Hello I enjoyed yoiur article. I think you have some good ideas and everytime i learn something new i dont think it will ever stop always new info , Thanks for all of your hard work!.

BirkeloArt said...

Thanks very much for sharing! I am finding my fine art degree included lots of nude figure drawing but never a study of the clothed figure. This helps a lot.

adson stone said...

Friends I want share with you some A dialogue is a conversation. Writing is a conversation between the writer and the reader. In our case, between the poet and the poetry readers. If you’re publishing your work, don’t pretend you don’t care what other people think of it if they don't seem to understand or like it. Of course you do! You're not going to please everybody all the time, so don't worry about the odd negative comment, but if people aren't responding as you'd like them to, try to see it as an opportunity. Take feedback on board, rewrite and perhaps even send a message to ask someone who has commented to comment again on your latest draft. One of the mistakes it's easy to make is writing about something with implications that seem obvious to you, but are not contained in the poem itself and so are unclear to someone who doesn't know you. Imagine reading it as someone who has no idea whether you’re old or young, male or female, American or Australian, a pupil or a teacher… is it as obvious now?

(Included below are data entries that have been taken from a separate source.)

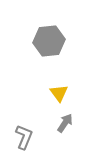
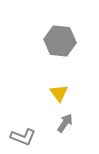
gray hexagon: moved 11 px right; rotated 12 degrees clockwise
gray L-shape: moved 1 px left; rotated 90 degrees clockwise
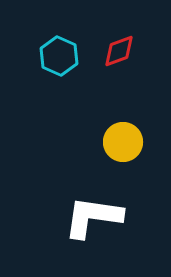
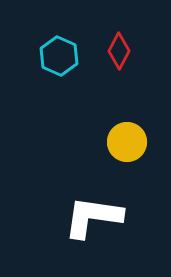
red diamond: rotated 42 degrees counterclockwise
yellow circle: moved 4 px right
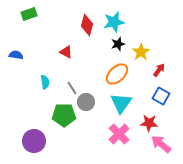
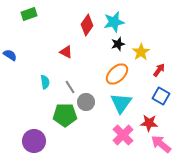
red diamond: rotated 20 degrees clockwise
blue semicircle: moved 6 px left; rotated 24 degrees clockwise
gray line: moved 2 px left, 1 px up
green pentagon: moved 1 px right
pink cross: moved 4 px right, 1 px down
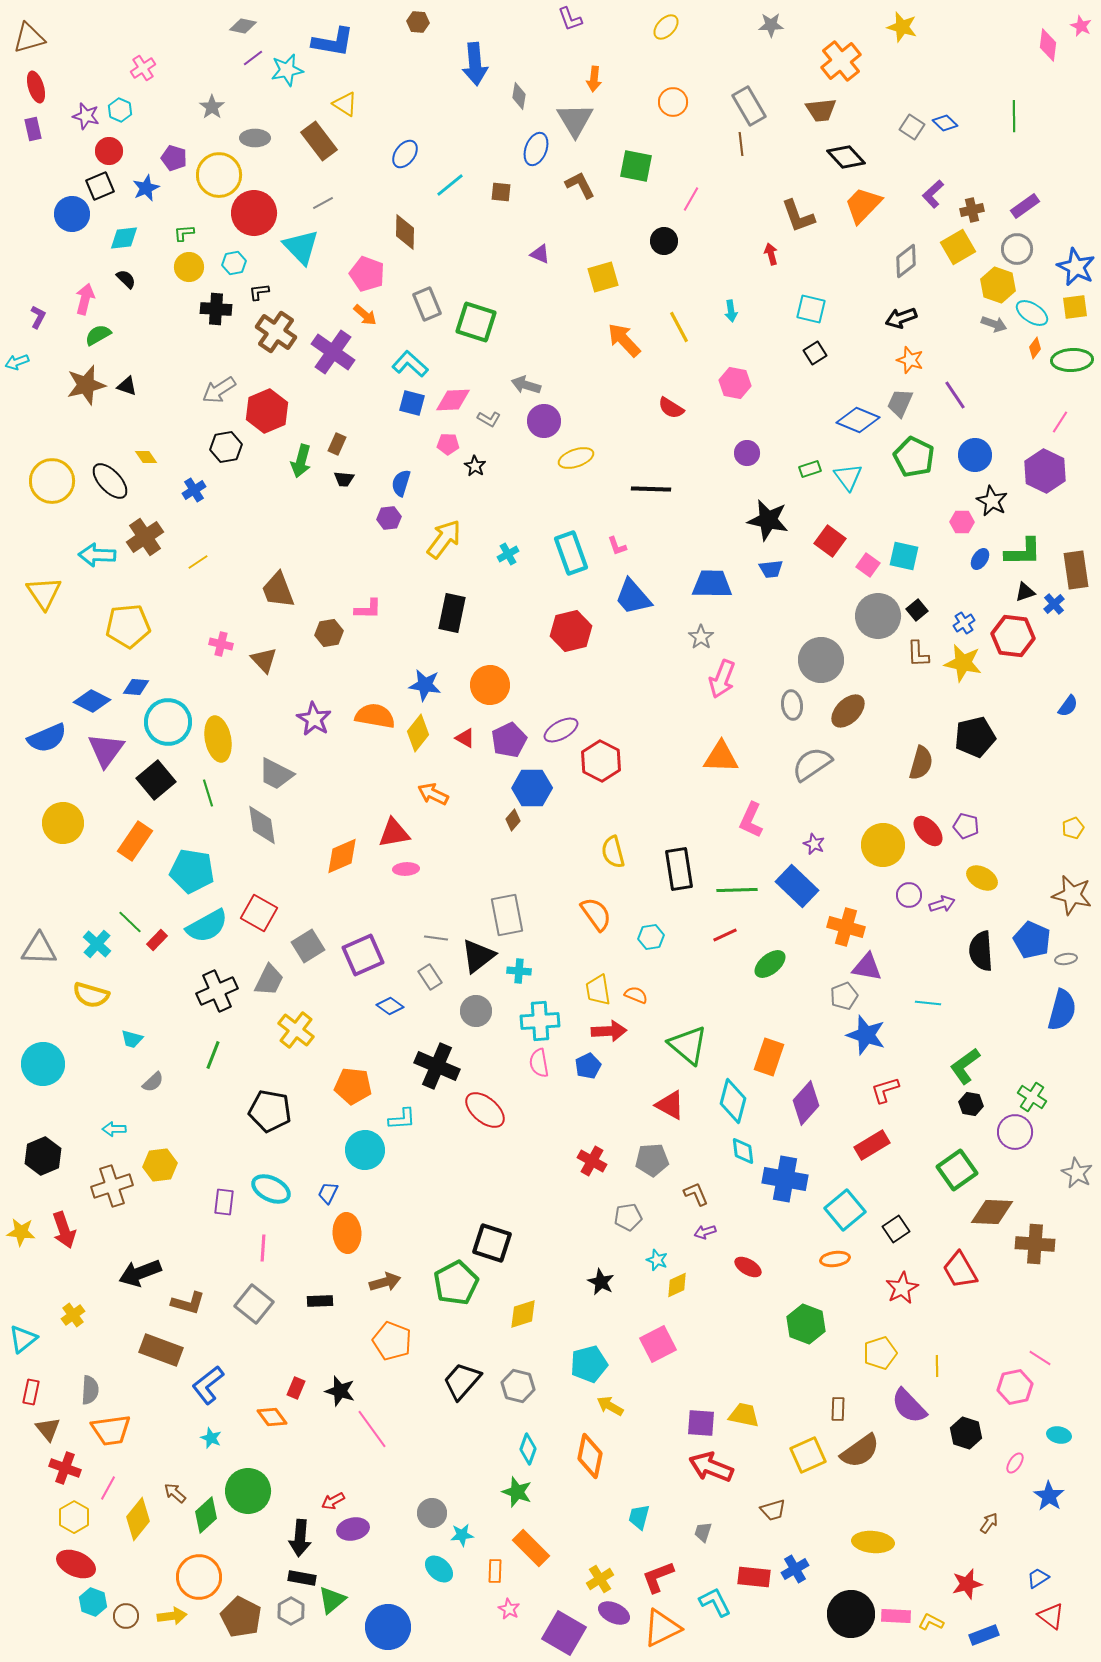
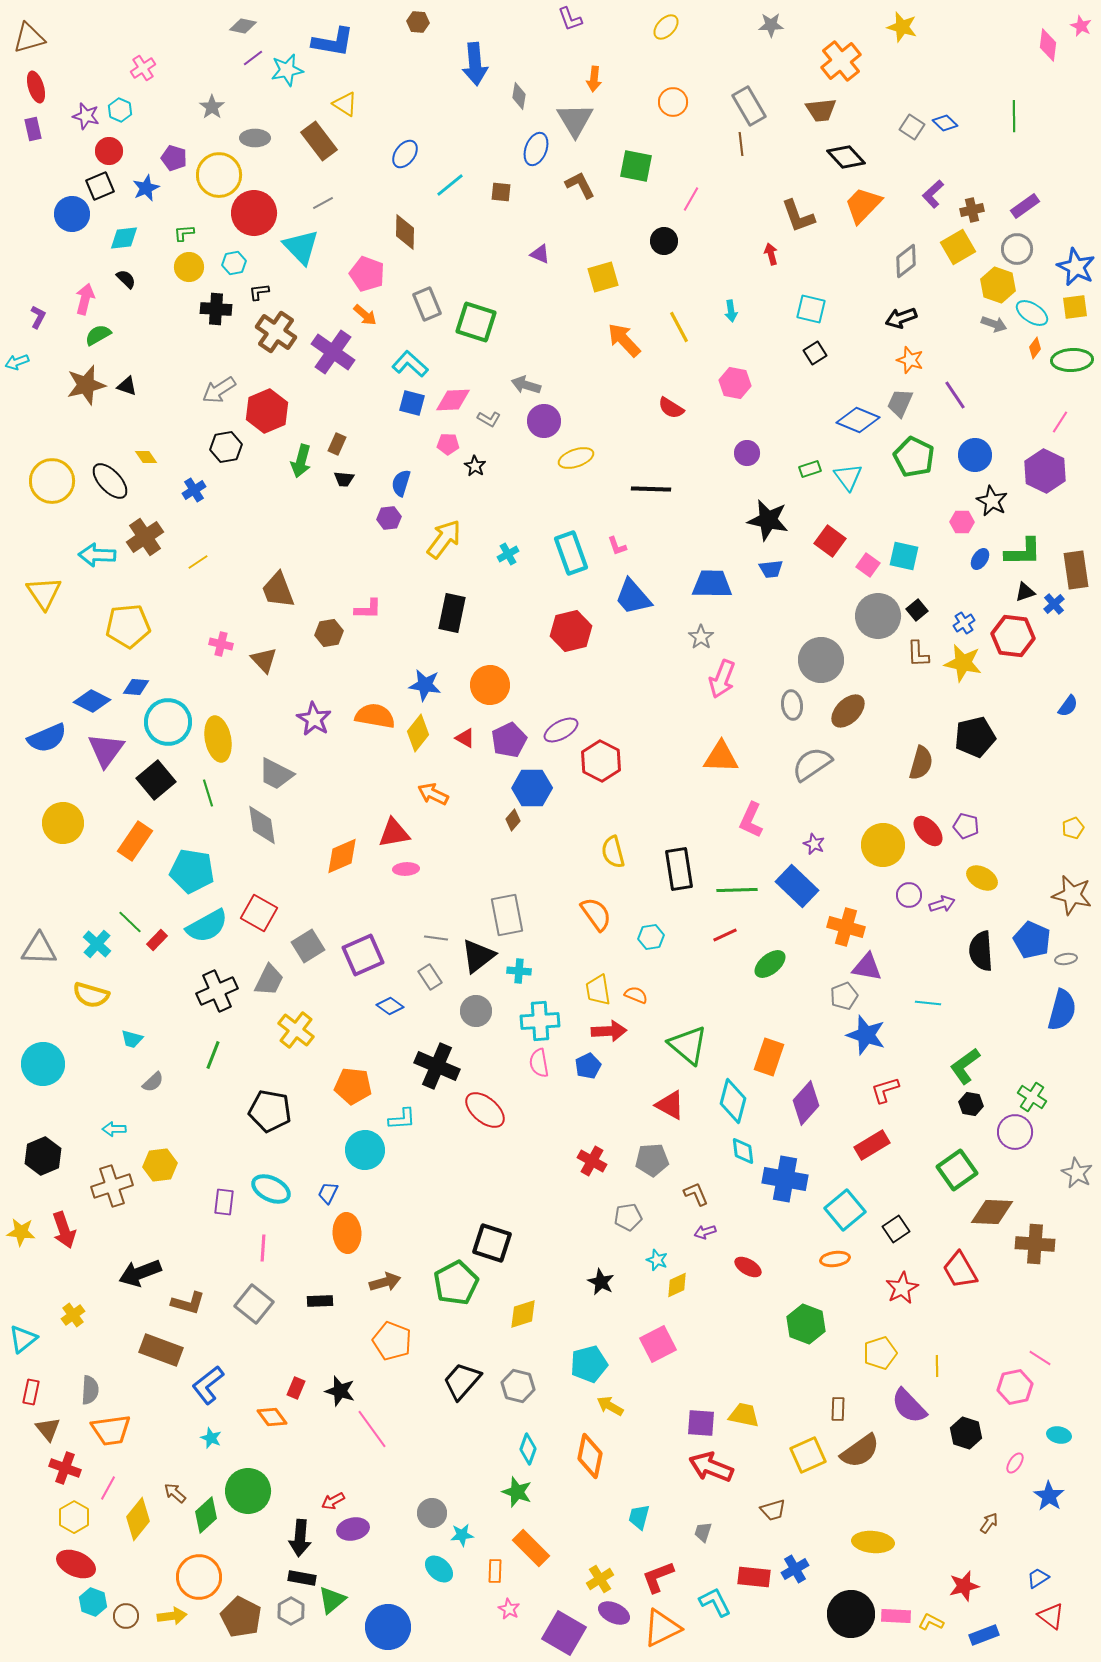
red star at (967, 1584): moved 3 px left, 2 px down
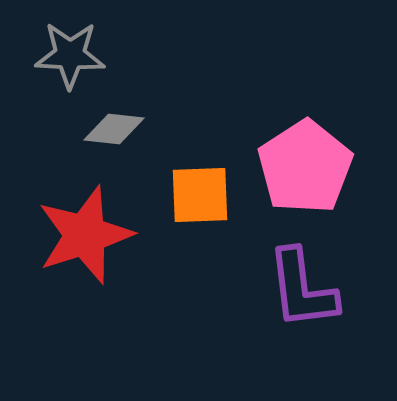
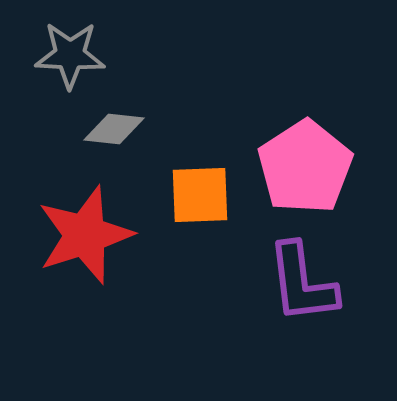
purple L-shape: moved 6 px up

If you want the dialogue you are having with unknown readers to improve, you have to learn to read your own poems from a stranger’s perspective. That is one of the most useful skills in improving your poetry. You can try it with something you’ve written now. Go through line by line from the beginning and try to write down what a stranger would interpret from what you’ve said. The picture will build up through the poem, but it may be that you can identify a place where you’ve assumed they will understand something that is obvious to you, but wouldn’t make sense without some piece of knowledge that you have about your life which is separate from the poem.social network for writers and artists

dsferew said...

People always remember that marriage cheap fifa 14 coins is the tomb of love! Do not understand at the time, began to understand now. Indeed, the married life will be to play down the friction fifa 14 coins in the period love, more should be said to live in love as gone. I feel that little bit of married life the mid-point of each other will drop into my feelings. Over time, no love, there is another cheap fifa 14 coins way to deeper feelings of affection that is.